▶ **Assigned task**:
The stretch wanted below opens at the line containing "fakturace. Tento interval robot" and closes at the line containing "vyhodnocuje za období přibližně 2 let zpětně.". Please return it exactly, with no other lines.

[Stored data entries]
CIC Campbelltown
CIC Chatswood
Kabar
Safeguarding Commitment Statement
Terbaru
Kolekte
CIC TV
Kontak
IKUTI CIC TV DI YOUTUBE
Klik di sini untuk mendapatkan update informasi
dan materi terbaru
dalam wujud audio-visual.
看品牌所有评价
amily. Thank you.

==

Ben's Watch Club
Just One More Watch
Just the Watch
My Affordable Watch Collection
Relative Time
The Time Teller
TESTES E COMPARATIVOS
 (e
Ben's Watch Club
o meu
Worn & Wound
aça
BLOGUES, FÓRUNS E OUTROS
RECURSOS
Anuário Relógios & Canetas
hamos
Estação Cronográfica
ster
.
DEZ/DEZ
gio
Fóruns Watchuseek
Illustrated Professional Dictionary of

--

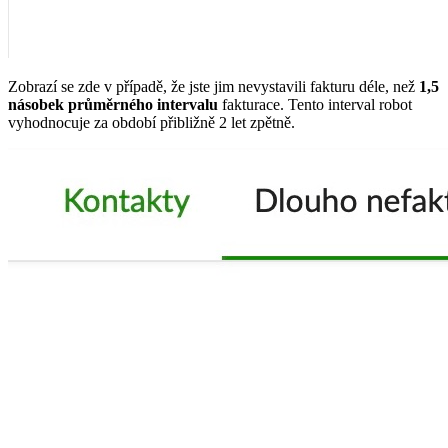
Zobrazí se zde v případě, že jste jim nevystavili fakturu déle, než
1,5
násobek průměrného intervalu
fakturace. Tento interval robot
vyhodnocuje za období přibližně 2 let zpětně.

▶ **Output below**:
fakturace. Tento interval robot
vyhodnocuje za období přibližně 2 let zpětně.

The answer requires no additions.